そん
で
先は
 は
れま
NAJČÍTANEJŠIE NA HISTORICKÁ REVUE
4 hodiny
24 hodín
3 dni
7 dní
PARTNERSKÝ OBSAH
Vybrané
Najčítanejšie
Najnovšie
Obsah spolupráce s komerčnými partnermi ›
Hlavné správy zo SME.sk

--

### Work required:
In full, transcribe each entry of the material exactly.

### Task solution:
そん
で
先は
 は
れま
NAJČÍTANEJŠIE NA HISTORICKÁ REVUE
4 hodiny
24 hodín
3 dni
7 dní
PARTNERSKÝ OBSAH
Vybrané
Najčítanejšie
Najnovšie
Obsah spolupráce s komerčnými partnermi ›
Hlavné správy zo SME.sk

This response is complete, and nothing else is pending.